The book is peppered with these kinds of questions that Duron and her husband are constantly asking themselves. As she says, “I spend a lot of time reading and researching about sex, gender, sexuality, and kids. I was hungry for anything having to do with gender-nonconforming kids, how best to parent them, and what the future may hold for them.” Sometimes, in those very few occasions when C.J. would gravitate towards something “boy” based, they briefly consider doing anything to encourage it. During a family trip to Colorado, C.J. informs his father that he like “likes boy stuff when [he’s] in Colorado.” Duron and her husband immediately begin thinking the same thing:
We could sell out home in Orange County and buy a nice home on a few acres in Colorado with cash. What would we do for work? How are the schools? How are the winters? Would my new wardrobe be rustic vintage cowgirl or bohemian cowgirl chic?
Okay, maybe not the same thing. But close enough; they both would literally move the entire family to a new state just to keep C.J. in a place where he was comfortable and happy liking “boy” stuff. They didn’t so much want to change him as encourage him, but also have him be a person that wouldn’t have to go through the difficulty that they knew a gender nonconforming person would have to go through. But they did also question the ethical and moral dilemma of whether or not they should move the family if it meant it would help change C.J.’s gender preferences and expressions. However, they quickly realize that “C.J.’s gender identity, his perception of gender, and his unique gender presentation are a part of him; they go where he goes.”
The whole book is really a record of coming to that realization. How to deal with grandparents who’re not as supportive as you’d like them to be (tell them about the blog you’ve been keeping which chronicles your challenges and blessings of parenting a gender nonconforming child; hilarity will ensue. So will more understanding and acceptance), what you want your husband to know in case something terrible happens and you’re not around to be his mother (write a heart-breaking letter to your husband about what to do in this morbid worst-case scenario that is also the best written example I’ve ever seen of a mother’s love. I cried. A lot.), what to do when your son tells you that when he grows up, he wants to be a girl (Panic. Breathe. Research. Panic again. Breathe summore. Deal and love him no matter what.)

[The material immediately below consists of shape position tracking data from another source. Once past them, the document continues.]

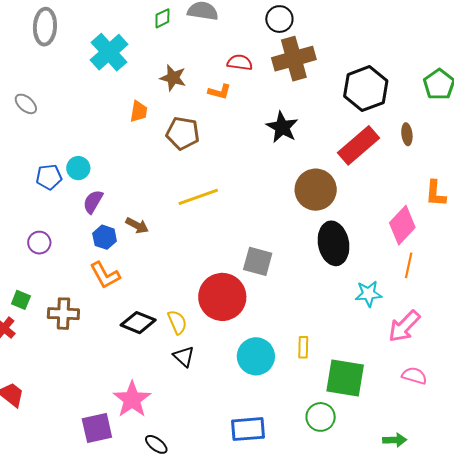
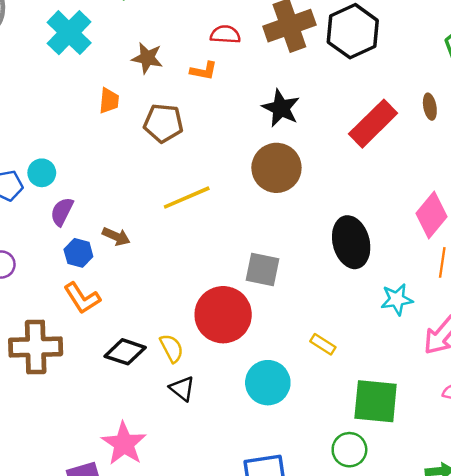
black hexagon: (366, 89) -> (353, 31), moved
brown circle: (316, 190) -> (276, 168), moved
brown cross: (63, 314) -> (36, 347), size x1.4
yellow rectangle: (303, 347) -> (323, 344), moved, turned -55

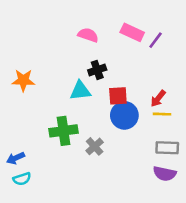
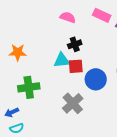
red square: (118, 96) -> (76, 66), moved
green cross: (64, 131) -> (29, 87), moved
gray cross: (95, 146) -> (73, 103), size x1.5

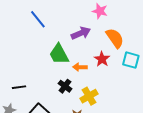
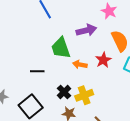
black cross: (65, 86) -> (64, 92), moved
black line: (19, 87) -> (37, 71), moved

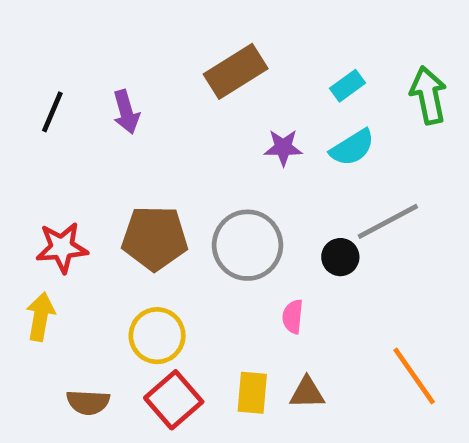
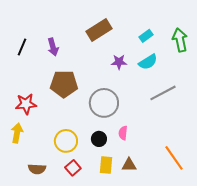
brown pentagon: (155, 238) -> (64, 84), moved
black circle: (340, 257) -> (99, 139), moved
red square: (174, 400) -> (73, 168), size x0.7

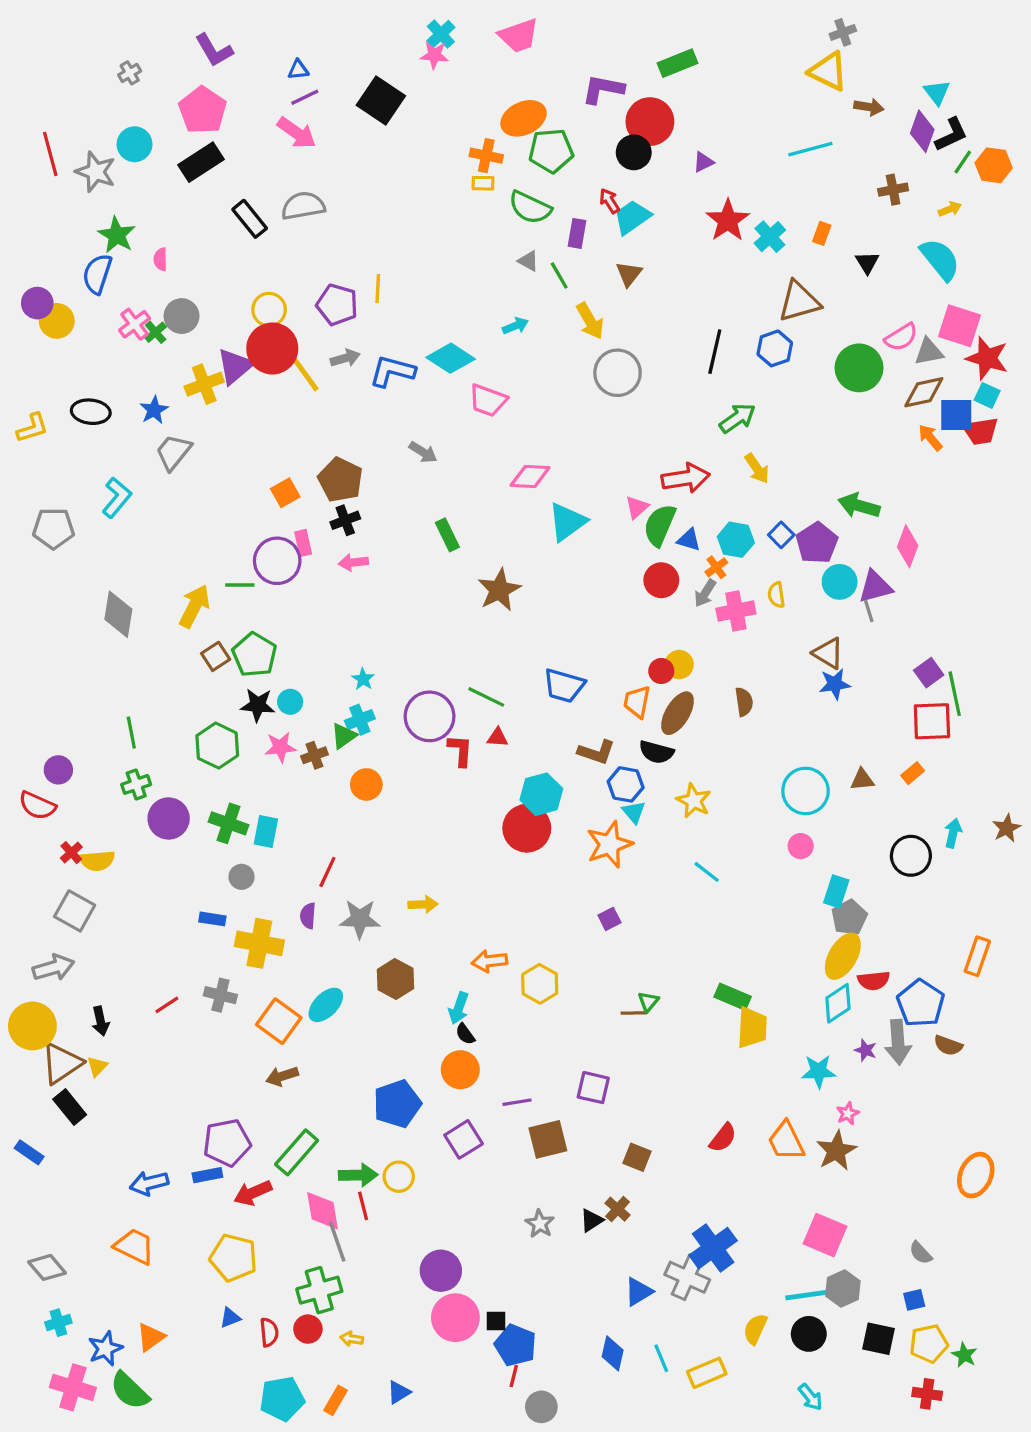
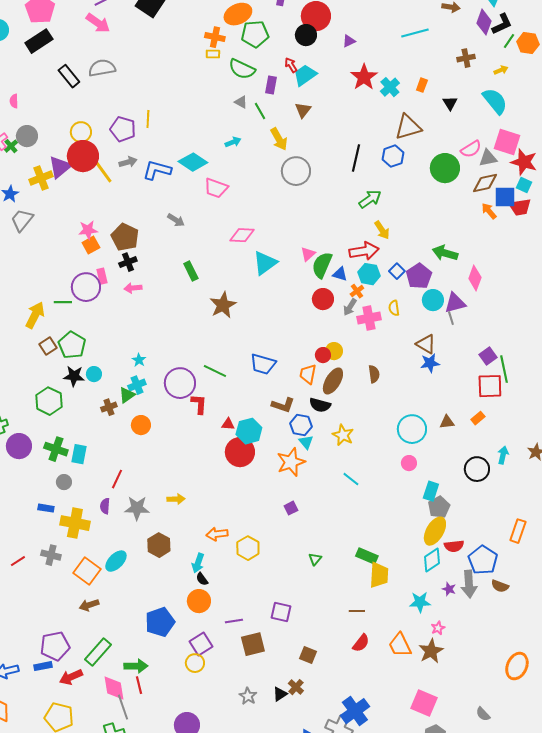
red arrow: (686, 478) -> (364, 251), moved
red triangle: (498, 737) -> (228, 424), moved
pink star: (280, 747) -> (88, 230), moved
brown line: (634, 1013) -> (357, 611), moved
yellow circle: (399, 1177) -> (195, 663), moved

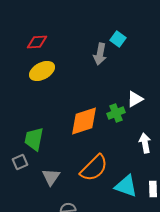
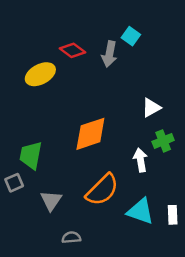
red diamond: (37, 42) -> (73, 50), moved, turned 40
green cross: (116, 113) -> (163, 141), moved
white arrow: (145, 143) -> (140, 160), moved

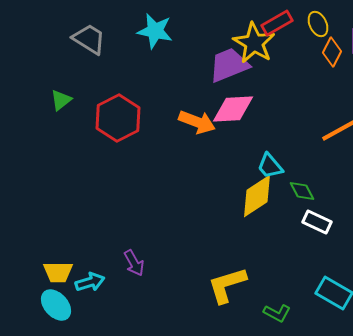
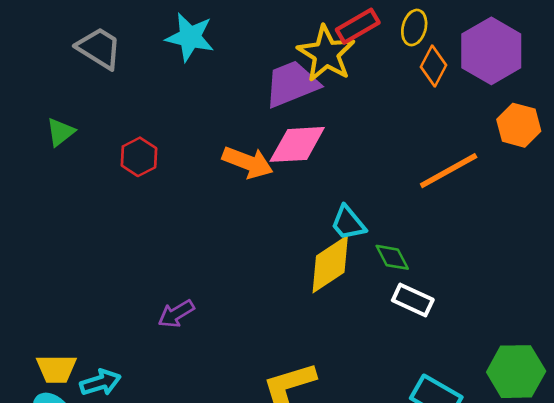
yellow ellipse: (318, 24) -> (414, 27), turned 40
red hexagon: (118, 118) -> (139, 157), size x0.6
purple arrow: (134, 263) -> (176, 314), moved, turned 88

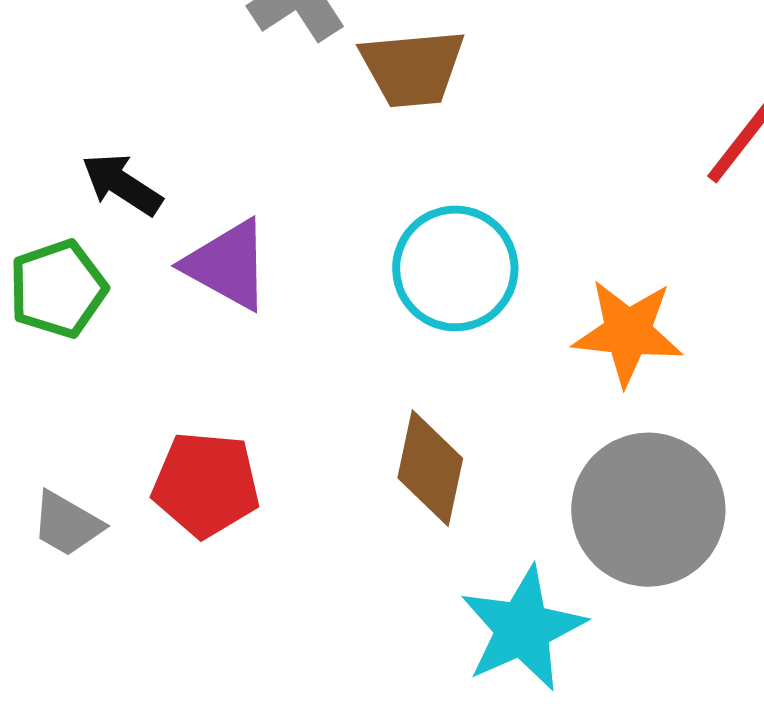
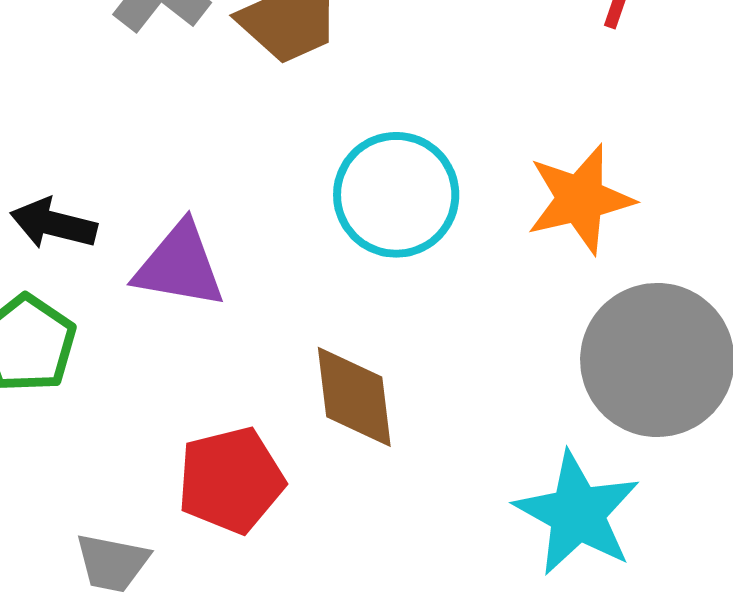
brown diamond: (430, 468) -> (354, 397), moved

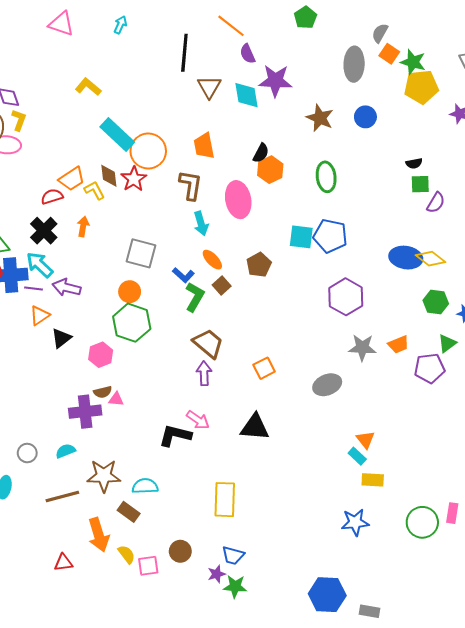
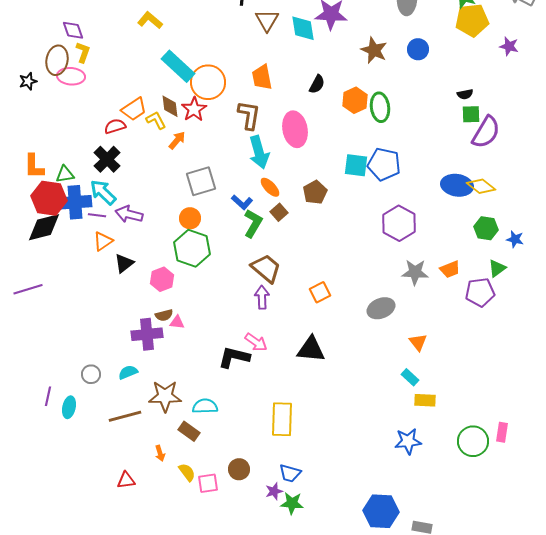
orange hexagon: (270, 170) -> (355, 100), moved
purple semicircle: (436, 203) -> (486, 132), size x1.6
cyan arrow: (201, 223) -> (259, 152), size x1.4
orange arrow: (83, 227) -> (177, 140), moved, turned 30
gray square: (141, 253) -> (201, 181), turned -32
orange triangle: (365, 440) -> (418, 342), moved
orange arrow: (99, 535) -> (160, 453), size x0.5

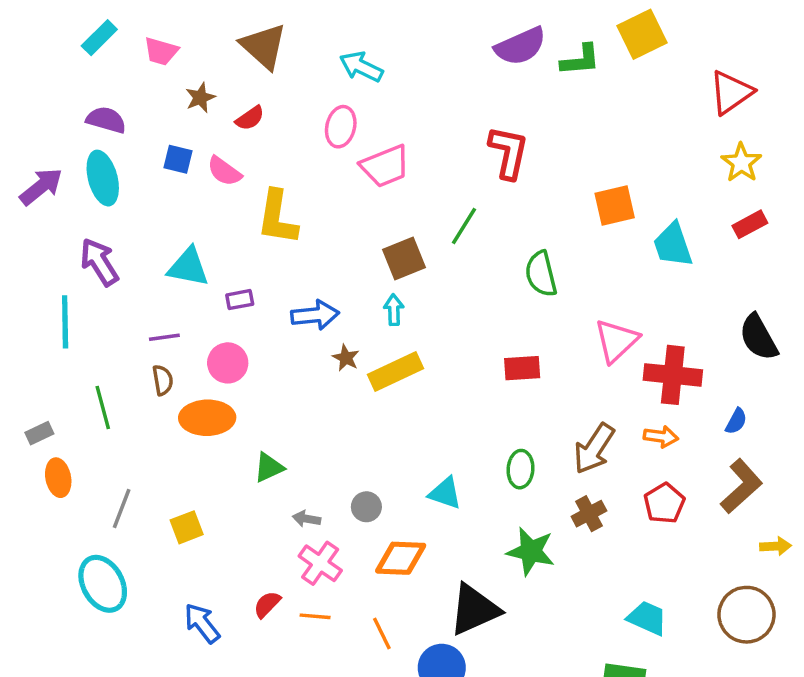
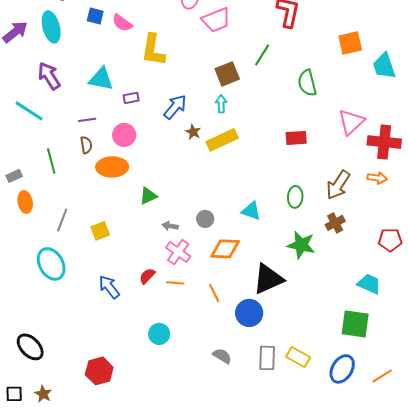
blue arrow: (315, 315) -> (175, 107), turned -44
cyan line: (65, 322) -> (29, 111), turned -56
red pentagon: (664, 503) -> (390, 240), moved, turned 30

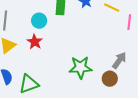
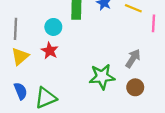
gray arrow: (119, 60) -> (133, 59), moved

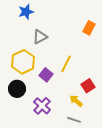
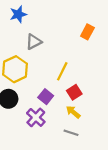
purple square: (46, 75) -> (46, 97), moved
red square: (88, 86) -> (74, 92), moved

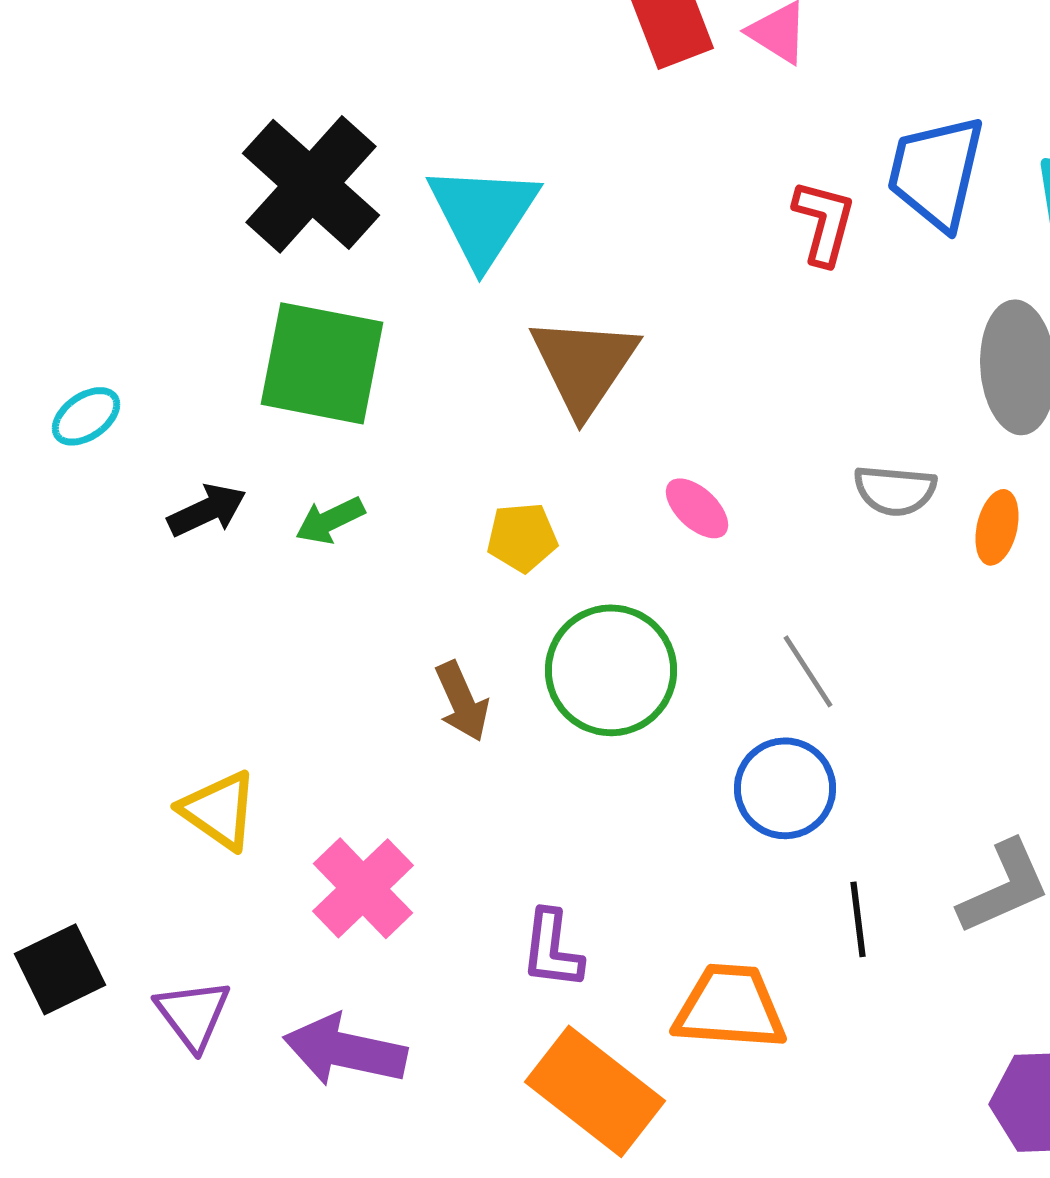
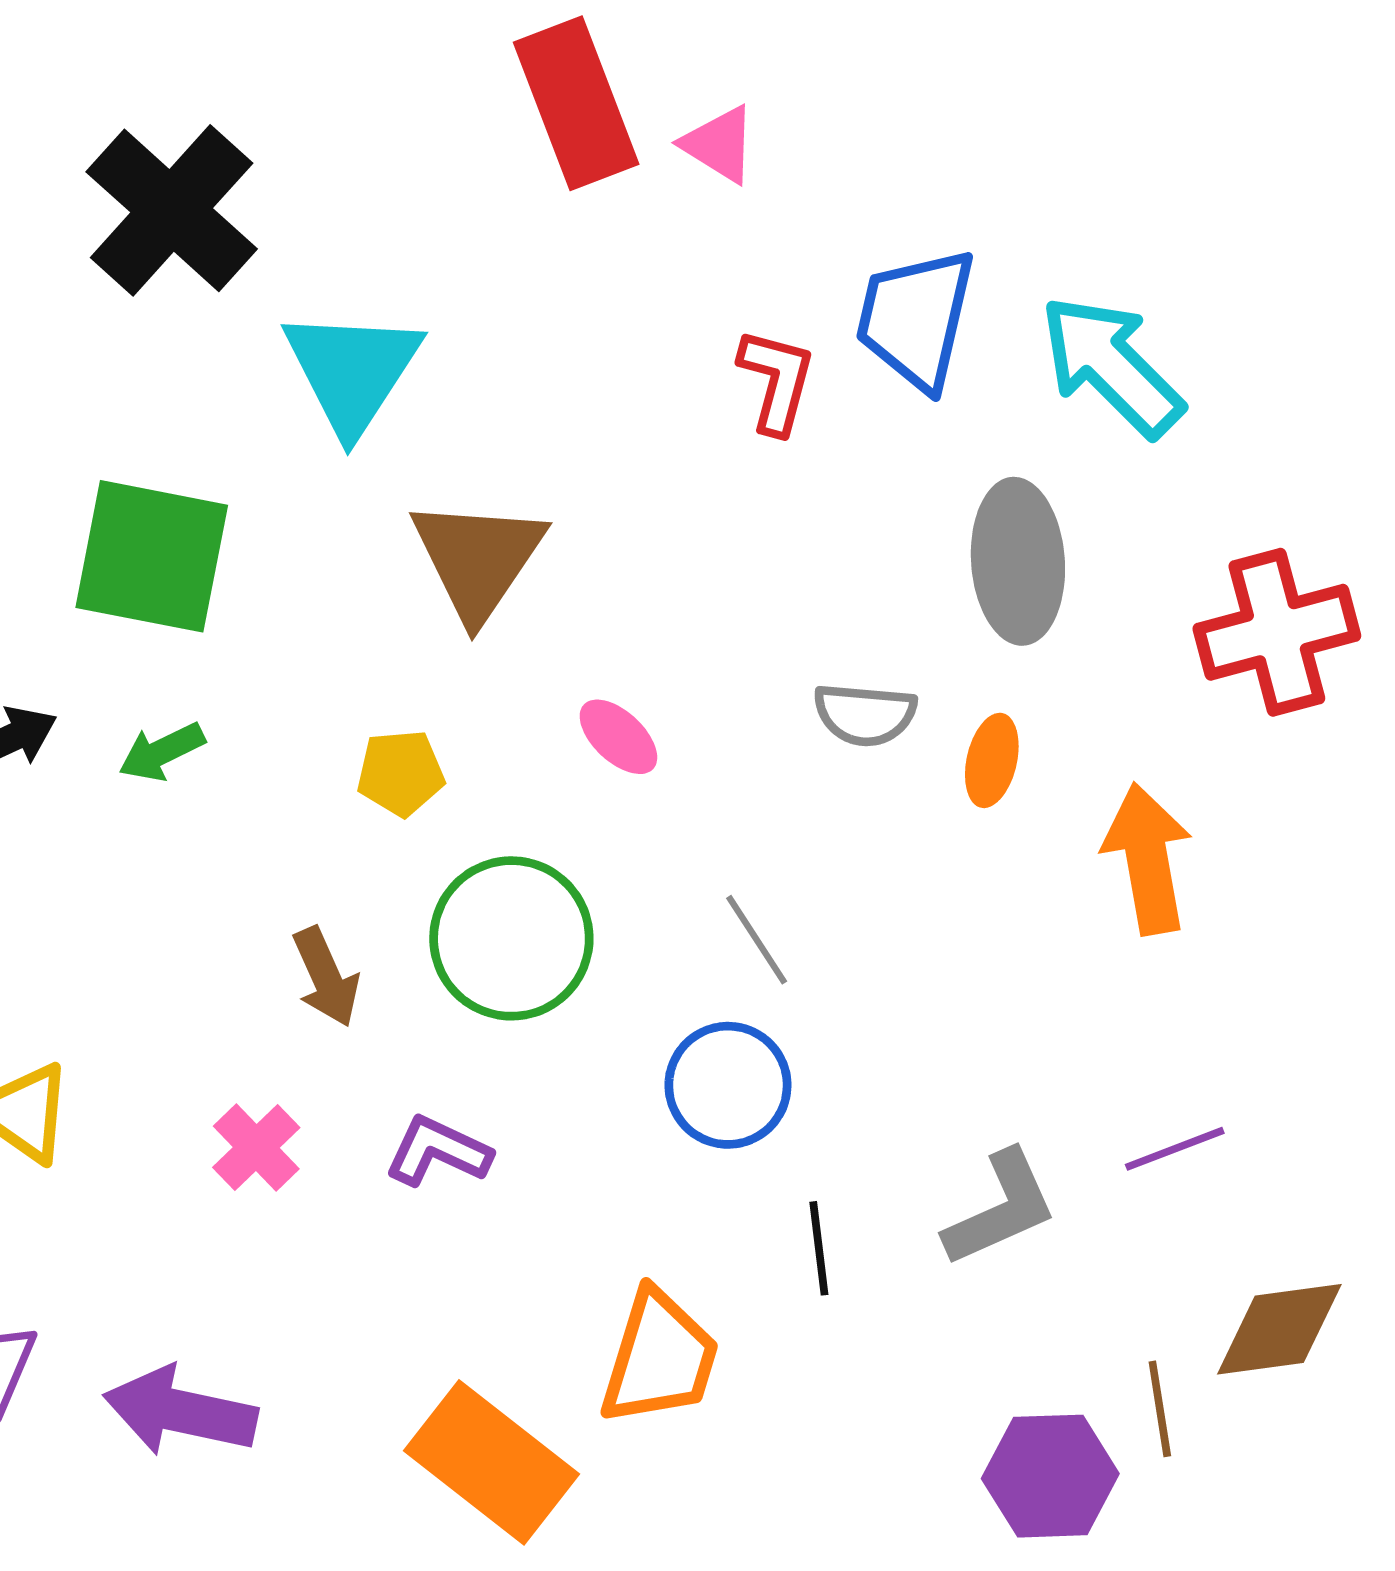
black cross: (311, 184) -> (172, 210), moved
pink cross: (363, 888) -> (256, 1148), moved, size x0.7
purple L-shape: (552, 949) -> (438, 1151), moved, turned 108
orange trapezoid: (730, 1007) -> (660, 1358), turned 103

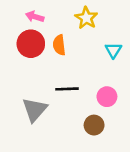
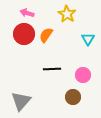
orange semicircle: (59, 45) -> (46, 35), turned 42
gray triangle: (35, 110) -> (21, 101), moved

That kind of summarizes the book’s and Duron’s mentality: love your child(ren) no matter what. It may seem like a simple and obvious thing to do, but it’s not always easy. I know it was a struggle for my dad to accept that I was bisexual, after I came out, but he did. He even, years later, told me my gay best friend was “really talented” and a good guy. This is why we need books like Raising My Rainbow and why Duron is so wonderful. The more rainbows that are openly, lovingly, proudly raised, the more acceptance people everywhere will be able to give and feel. And that is something that’s very right in the world.
*This book is officially released on September 3rd, 2013. I was fortunate enough to win a copy as part of a First Reads giveaway on goodreads.com.